Tal vez de una inquietud semejante a la suya por el lenguaje haya surgido la palabreja "metrosexual", que suena a Chiquito de la Calzada, y cuyo significado el personal no acaba de captar. Para unos designa a hombres preocupados por el tamaño de su "realidad sexual". Para otros, sería el que viaja mucho en metro y, entre trayecto y trayecto, va tomando conciencia de su parte femenina. En qué complicaciones nos metemos. No me extraña que las 22 academias del español hayan visto la necesidad de poner un cierto orden en el uso del idioma para que al menos en algún uso de nuestra vida sepamos a lo que atenernos. Lo cierto es que las palabras hombre y mujer parece que remitan a las "realidades bíblicas" de Adán y Eva, desde cuyos orígenes el mundo ha dado tantas vueltas y se nos han agitado tanto las hormonas que cuando en los formularios que de continuo hemos de llenar se nos ofrecen esas dos únicas casillas con una V y una M, más de uno se siente confundido: "¿Qué tendré que poner, lo que parece que soy o lo que siento que soy?". Es evidente que dichos vocablos son demasiado radicales y que exigen continuos matices. Seguro que estará de acuerdo cualquiera que haya visto en el programa de televisión Redes, dirigido por Eduard Punset, a científicos de solvencia explicar que no existen machos y hembras puros, sino que todos somos en mayor o menor medida una mezcla de ambos. Ah, y que también hay carneros gays. El caso es que este hecho científicamente probado nos conduce a pensar que de igual forma habrá carneros metrosexuales y que por la selva, la sabana y el parquet de los pisos estarán corriendo en estos momentos "realidades diferentes" de leones, ciervos, guepardos, gatos y perros. O sea, que si el mismo reino animal irracional no es "sano" según la competencia lingüística del arzobispo de Toledo (dice que la legalización de matrimonios homosexuales va en contra "de una sociedad sana"), ¿cómo vamos a serlo nosotros, que somos más animales que nadie?

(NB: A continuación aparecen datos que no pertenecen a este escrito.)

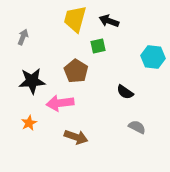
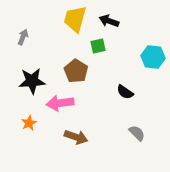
gray semicircle: moved 6 px down; rotated 18 degrees clockwise
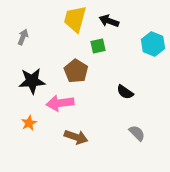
cyan hexagon: moved 13 px up; rotated 15 degrees clockwise
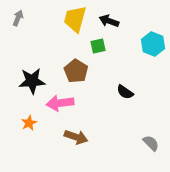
gray arrow: moved 5 px left, 19 px up
gray semicircle: moved 14 px right, 10 px down
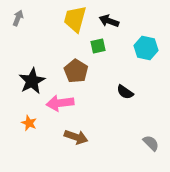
cyan hexagon: moved 7 px left, 4 px down; rotated 10 degrees counterclockwise
black star: rotated 24 degrees counterclockwise
orange star: rotated 21 degrees counterclockwise
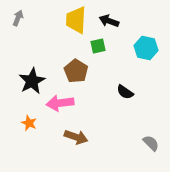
yellow trapezoid: moved 1 px right, 1 px down; rotated 12 degrees counterclockwise
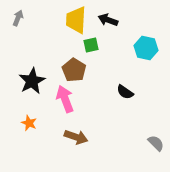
black arrow: moved 1 px left, 1 px up
green square: moved 7 px left, 1 px up
brown pentagon: moved 2 px left, 1 px up
pink arrow: moved 5 px right, 4 px up; rotated 76 degrees clockwise
gray semicircle: moved 5 px right
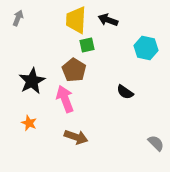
green square: moved 4 px left
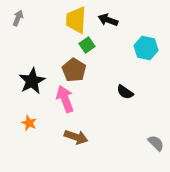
green square: rotated 21 degrees counterclockwise
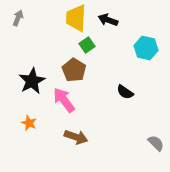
yellow trapezoid: moved 2 px up
pink arrow: moved 1 px left, 1 px down; rotated 16 degrees counterclockwise
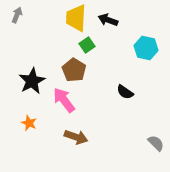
gray arrow: moved 1 px left, 3 px up
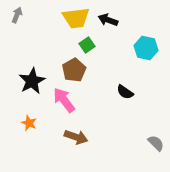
yellow trapezoid: rotated 100 degrees counterclockwise
brown pentagon: rotated 10 degrees clockwise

Querrá esto decir que el mestizaje o el hibridismo comienza en la propia sexualidad antes que en el color de la piel. Lo que me hace temer que bajo la aparente intención de Ana Botella por ampliar nuestro vocabulario se esconda el miedo precisamente a la diferencia, y que el deseo de nombrarla de forma distinta exprese el propósito de apartarla, eso sí, con todo respeto.
La cuestión es que no hay ninguna base razonable para pensar que un modelo de familia formada por un hombre y una mujer sea mejor que la formada por dos del mismo sexo. ¿Por qué es mejor, porque es lo que hemos visto siempre? A nadie se le ocurre pensar que un niño no esté en una familia adecuada porque viva sólo con el padre o la madre. Ni siquiera el argumento de la reproducción convence porque, como ya han anticipado algunos expertos, dentro de cien o ciento cincuenta años ninguna mujer tendrá que pasar por el suplicio del parto. Hasta entonces siempre nos quedará el Diccionario de Dudas.